Downtown hotel occupancy is averaging 79.4 per cent this year, and downtown hotels are posting some of the strongest revenue growth of any in the country. Revenue per available room (RevPAR) is up 11.6 per cent this year, and average daily rates are up 10 per cent. A more modest growth trend of 7 per cent is expected for both measures in 2019, moderating further to 5.7 per cent in 2020 – assuming the forecast is right.
“I have been wrong on the projections for four years now, to the low side,” Russell said while reviewing the hotel sector with Scott Duff, vice-president of CBRE Hotels, at the annual Western Canadian Lodging Conference in Vancouver on November 20. “RevPAR growth at 11.6 per cent this year with a brand new hotel in the market is shocking, in some ways.”
The new hotel stock includes the 329-room JW Marriott Parq Vancouver – the conference venue – and, more recently, Executive Hotels & Resorts’ 202-room Exchange Hotel.
Perhaps the most amazing detail in Russell’s review of the market was that downtown Vancouver, for all its strength, has just 118 units set to open in 2019 and zero planned for 2020. An additional 55 rooms at the airport in both 2019 and 2020 will do little to alleviate the pressure there, driving more guest traffic to Fraser Valley properties.
“Without significant new supply coming into the city, how much can rates continue to grow?” Russell asked.
The loss of two West End hotels, the Empire Landmark and Coast Plaza Stanley Park, removes 626 rooms from the market, and the closure of the Four Seasons Hotel Vancouver will eliminate another 372 units.
With supply falling and steady demand, chances are good that rates will continue to rise.
Investment options
Vancouver is off limits to hotel developers like Hugo Germain, development director with Montreal’s Groupe Germain Hotels.

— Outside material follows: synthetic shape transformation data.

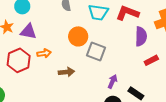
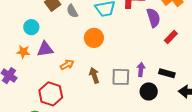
gray square: (96, 51) -> (121, 77), moved
red hexagon: (19, 60) -> (51, 94), moved
brown arrow: (66, 72) -> (94, 75), turned -84

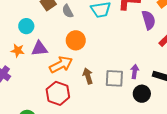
orange circle: (94, 38) -> (76, 40), moved
orange arrow: (67, 65) -> (61, 65), size x1.6
red hexagon: (51, 94) -> (58, 93), moved

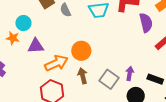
orange circle: (76, 40) -> (81, 51), moved
orange star: (18, 51) -> (13, 38), moved
gray square: (114, 78) -> (109, 79), turned 30

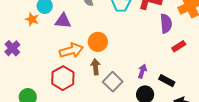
purple triangle: (36, 46) -> (63, 21), moved
gray square: (109, 79) -> (113, 82), moved

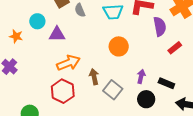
orange star: (32, 19) -> (16, 36), moved
orange circle: (98, 42) -> (119, 46), moved

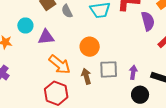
orange circle: (119, 46) -> (90, 47), moved
orange arrow: (68, 63) -> (60, 65), turned 65
gray square: (113, 90) -> (109, 69), moved, turned -36

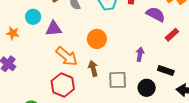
purple semicircle: (148, 21) -> (156, 14), turned -48
gray square: (109, 69) -> (118, 80), moved
purple arrow: (133, 72) -> (140, 54), moved

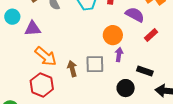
orange circle: (97, 39) -> (113, 35), moved
gray square: (118, 80) -> (95, 64), moved

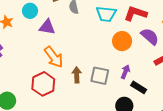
orange circle: (113, 35) -> (122, 41), moved
black rectangle: (145, 71) -> (139, 87), moved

Speaking as part of a panel that discussed the phenomenon of “peak asset values,” Germain said that Vancouver simply wasn’t accessible for hotel developers like him.
“We’re completely outside the game,” he said, calling Vancouver land values “crazy” (he won’t be the last, either). “The numbers don’t add up.”
With some opportunities drawing 20 or 30 bids, Germain said partnerships with entities like KingSett Capital Inc., represented by executive Justin Walton, are the only option.
With so much institutional capital going after industrial and multi-family investments, Walton said, hotels are an “alternative investment strategy” KingSett is pursuing.
“We’re always looking for premium risk-weighted returns,” he said.
Rising barrier
High construction costs are slowing commercial development, whether of hotels or office space.
Slower growth in room rates and high construction costs have stalled several Okanagan hotel projects, HVS Canada’s Russell told the Western Canadian Lodging Conference last week.
“We haven’t really seen the cost of construction come off, even though we have seen slowdowns in Alberta,” she said.
A strong U.S. dollar has also helped keep material costs high, according to Wayne Procter, a director of BTY Group and a panellist at the recent Vancouver Real Estate Strategy and Leasing Conference. BTY estimates construction cost increases at 8 per cent to 12 per cent this year.
Omicron Canada Inc. CEO Bill Tucker said increases have accelerated over the past 12 months. Omicron recently cancelled a project because the numbers ceased to work.
“This escalation has just sort of whipped us,” he said, noting that costs can fluctuate wildly as projects wend their way through approval processes. “It takes us longer to entitle a project than it takes to build it.”
Tim Coldwell, president of Chandos Construction Ltd., agreed, saying his company tackles two to three times as many projects in Vancouver as elsewhere to manage the risk that one of them won’t proceed.